Los medios y los alcahuetes
El acceso a los medios de comunicación, centralizado por el Instituto Nacional Electoral y convertido en un enorme pastel de tiempos oficiales divididos en rebanadas de “spots” en abierta competencia por la mala calidad o provechosamente incautados por los presidentes de los partidos para promover inminentes candidaturas, ya es algo insufrible, relata en su columna René Cardona en su columna El Cristalazo.
Y a eso se agrega el disfraz informativo: las entrevistas. El periodismo como alcahuete de la propaganda. No importa quién sostenga las charlas, ni cómo se disimule su condición propagandística por encima de su genuino contenido informativo. Son casos de autopromoción.

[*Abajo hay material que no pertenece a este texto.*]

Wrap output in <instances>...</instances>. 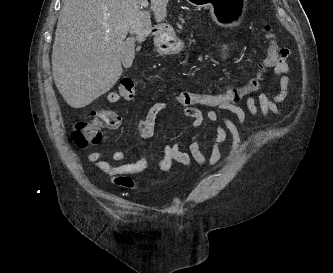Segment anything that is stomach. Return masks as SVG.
Here are the masks:
<instances>
[{"instance_id": "stomach-1", "label": "stomach", "mask_w": 333, "mask_h": 273, "mask_svg": "<svg viewBox=\"0 0 333 273\" xmlns=\"http://www.w3.org/2000/svg\"><path fill=\"white\" fill-rule=\"evenodd\" d=\"M198 8H208L211 12V19L217 23H225V32H242L249 23V16H246L244 4L247 0H187ZM156 50L163 55H171L180 52L184 48V42L175 34L172 28L162 27L154 38Z\"/></svg>"}]
</instances>
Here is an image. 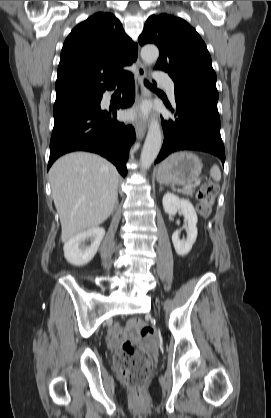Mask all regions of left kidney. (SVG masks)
Masks as SVG:
<instances>
[{
	"label": "left kidney",
	"mask_w": 271,
	"mask_h": 418,
	"mask_svg": "<svg viewBox=\"0 0 271 418\" xmlns=\"http://www.w3.org/2000/svg\"><path fill=\"white\" fill-rule=\"evenodd\" d=\"M162 203L165 212L169 215H175L177 211L180 210L185 217L187 238L185 240H180L178 231L174 232L172 235V242L176 253L179 256H185L190 252L197 238L198 231L196 225L198 218L196 211L189 200L180 199L177 195L169 192L163 196Z\"/></svg>",
	"instance_id": "left-kidney-1"
}]
</instances>
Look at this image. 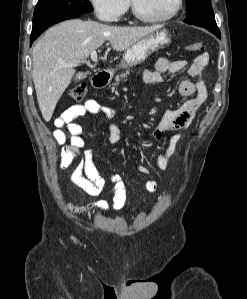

El asunto siempre es el mismo.
Un señor o una señora entrevistan a un señor o una señora a quien tratan de forma reverente, con buenas maneras, como si se tratara de un cliente bien atendido en el mercado de la lisonja.
—Va usted a ver cómo le luce bonito el trajecito. Es a la medida…
La entrevista, en sí misma, como género periodístico es el mejor espacio para la simulación. Tiene mucho de teatralidad, de arreglo. Yo hago como si apretara y tú haces como si respondieras.
Las confesiones, definiciones, explicaciones en primera persona son a veces increíbles. Vomitivas, diría el “Gran Fox”.
A la pregunta “dura” se responde con la caradura.
Pero todo ese despliegue de recursos parlanchines, ese peregrinar por radiodifusoras y canales de televisión es posible de esta manera, por una falla de la ley.
O mejor dicho, un mecanismo legal defectuoso les permite a estos aspirantes declarados (algunos ponen en ese mismo caso a Jorge Castañeda) promoverse en las plazas radiofónicas por encima de las restricciones de compra de espacio. Y el prefijo “pre” los salva de las limitaciones de los candidatos. Todo un malabarismo. Soy pero no soy.
Finalmente ni las editoriales en promoción comercial ni el interés periodístico (no el de los periodistas en los políticos, sino el de los políticos en los periodistas en hermosa simbiosis) no se puede evitar (ni se debe) por la legislación electoral.
Entonces estamos en el peor de los mundos: la ley no impide cuanto quiere evitar y su regulación resulta entonces innecesaria, por un lado, y burlada, por el otro. ¿Para qué?